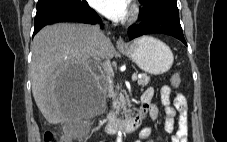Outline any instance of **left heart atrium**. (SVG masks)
I'll use <instances>...</instances> for the list:
<instances>
[{
  "label": "left heart atrium",
  "instance_id": "39dd6f15",
  "mask_svg": "<svg viewBox=\"0 0 227 142\" xmlns=\"http://www.w3.org/2000/svg\"><path fill=\"white\" fill-rule=\"evenodd\" d=\"M91 5L109 19L120 21L126 19L130 0H90Z\"/></svg>",
  "mask_w": 227,
  "mask_h": 142
}]
</instances>
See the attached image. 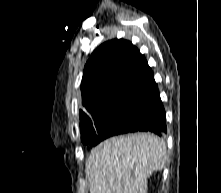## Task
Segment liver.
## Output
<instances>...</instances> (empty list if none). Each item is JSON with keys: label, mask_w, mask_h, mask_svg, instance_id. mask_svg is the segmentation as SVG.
++++++++++++++++++++
● BRIEF: From the line containing "Segment liver." down to the end of the listing above, return each line exactly as it appears and nothing more.

● TASK OUTPUT:
Segment liver.
## Output
<instances>...</instances> (empty list if none). Each item is JSON with keys: label, mask_w, mask_h, mask_svg, instance_id. mask_svg is the segmentation as SVG.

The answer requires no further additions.